- 6 boneless, skinless chicken breast halves,
pounded to 1/3-inch thickness
- Salt and freshly ground pepper, to taste
- 4 eggs
- 2 cups all-purpose flour
- 3 cups fresh or toasted bread crumbs
- Vegetable oil for cooking
- 1 jar (26 oz.) Williams-Sonoma Pecorino
Romano Pasta Sauce
- 1 lb. grated mozzarella cheese
Season the chicken breasts with salt and pepper. In a shallow bowl, lightly beat the eggs with a fork. Spread the flour on a plate and spread the bread crumbs on another plate. Dredge the chicken breasts, one at a time, in the flour, then dip into the eggs and coat evenly with the bread crumbs. Set on a wire rack or a baking sheet.

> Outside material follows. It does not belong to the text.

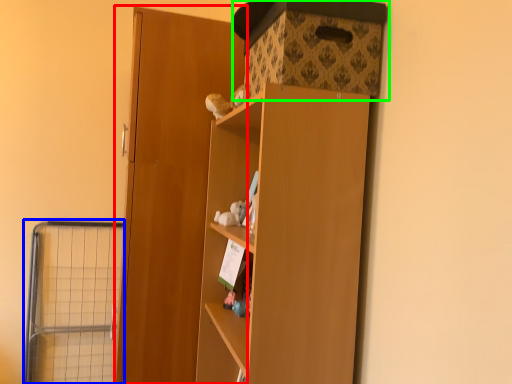 Question: Considering the real-world distances, which object is closest to door (highlighted by a red box)? cage (highlighted by a blue box) or storage box (highlighted by a green box).

Choices:
 (A) cage
 (B) storage box

Answer: (B)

In a large sauté pan over medium-high heat, pour in oil to a depth of 1/2 inch and warm the oil. Add the chicken and reduce the heat to medium. Cook, turning once, until the crumbs are golden brown and the chicken feels firm when pressed in the center, 2 to 3 minutes per side. Reduce the heat as needed to prevent the crumbs from burning.
Transfer the chicken to a large baking sheet. Spread 1/4 cup of the pasta sauce on top of each piece and sprinkle with the cheese. Bake until the cheese is melted and bubbling, 10 to 12 minutes.
Meanwhile, in a small saucepan over medium heat, warm the remaining pasta sauce. Transfer to a small bowl. Transfer the chicken to a warmed platter and serve immediately. Pass the sauce at the table.